Outra consequência da degradação ambiental é o fato de os povos indígenas serem forçados a abandonar seus territórios por não conseguirem mais encontrar alimentos naquela região. Há, ainda, situações em que eles são expulsos de suas terras por invasores. Tudo isso impõe risco de insegurança alimentar e consequente desnutrição infantil e impacta a saúde de toda a população. Entre os Yanomamis da região amazônica verificou-se que 56% dos adultos não têm nenhum tipo de renda regular, resultando em risco de fome. Além disso, a prevalência de baixa estatura entre as mães dessas comunidades foi de 73%, o que evidencia um ciclo intergeracional de desnutrição, já que as recorrentes disfunções entéricas e diarreicas, causadas por ambientes contaminados, prejudicam a absorção de nutrientes dos alimentos.

Sem a pretensão de esgotar um problema tão complexo e multifatorial como são as iniquidades na atenção à saúde indígena, espero neste espaço conseguir chamar a atenção para o fato de que as crianças são as que mais sofrem com os problemas aqui enumerados. Embora seja necessário atuar em múltiplas frentes para que consigamos proteger as crianças indígenas da forma como elas têm direito, o ponto de partida é bastante claro.

No âmbito do SUS, é essencial investir em infraestrutura e aumento do número de profissionais para garantir o acesso dos povos indígenas aos serviços de saúde que estão disponíveis a toda a população brasileira – como pré-natal, vacinação e acompanhamento com periodicidade adequada para a identificação precoce de problemas de desenvolvimento e doenças em geral.

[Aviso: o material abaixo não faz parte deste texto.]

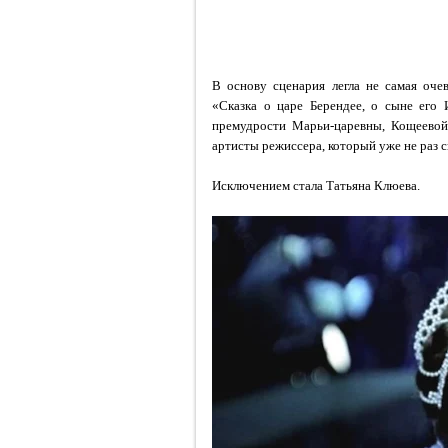
В основу сценария легла не самая оче
«Сказка о царе Берендее, о сыне его 
премудрости Марьи-царевны, Кощеевой
артисты режиссера, который уже не раз с
Исключением стала Татьяна Клюева.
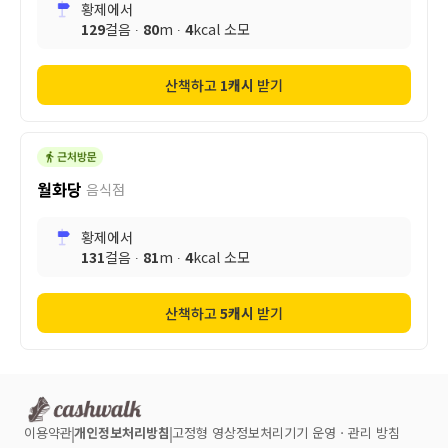
황제
에서
129
걸음 ∙
80
m ∙
4
kcal 소모
산책하고
1
캐시
받기
월화당
음식점
황제
에서
131
걸음 ∙
81
m ∙
4
kcal 소모
산책하고
5
캐시
받기
이용약관
개인정보처리방침
고정형 영상정보처리기기 운영ㆍ관리 방침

Tão importante quanto isso é fortalecer e ampliar os programas de formação a todos os profissionais que forem designados a trabalhar com as populações indígenas. Entender a importância de manter os profissionais por mais tempo em cada região como uma estratégia de promoção de saúde e atuar para que isso aconteça deve, juntamente com a formação, ajudar a ultrapassar barreiras culturais na prestação de serviços de saúde.

Por fim, é fundamental reforçar as ações que protejam o meio ambiente e o entorno dos povos indígenas. Independentemente da etnia, seus modos de vida estão intrinsecamente ligados à natureza que os cerca. Como a drástica experiência dos Yanomamis com o garimpo ilegal e os dados do estudo apontam, a degradação ambiental impacta diretamente a saúde das populações indígenas – em especial a das crianças, que são o elo mais frágil dessa cadeia. O País e o sistema de saúde precisam ser capazes de enxergar as crianças indígenas para que elas recebam o atendimento de que necessitam. Não há outra forma de fazer isso sem ser por meio da máquina pública. Na efeméride criada para nos lembrar da importância dos povos originários, convido os gestores de todo o País a elegerem a criança indígena prioridade absoluta e agirem com o devido senso de urgência para protegê-la.

*

PROFESSORA ASSOCIADA DO DEPARTAMENTO DE SAÚDE PÚBLICA DA FACULDADE DE MEDICINA DA UNIVERSIDADE FEDERAL DO CEARÁ (UFC), CIENTISTA CHEFE DA FUNCAP (ÁREA TEMÁTICA DE INFÂNCIA E JUVENTUDE), É INTEGRANTE DO COMITÊ CIENTÍFICO DO NÚCLEO CIÊNCIA PELA INFÂNCIA (NCPI)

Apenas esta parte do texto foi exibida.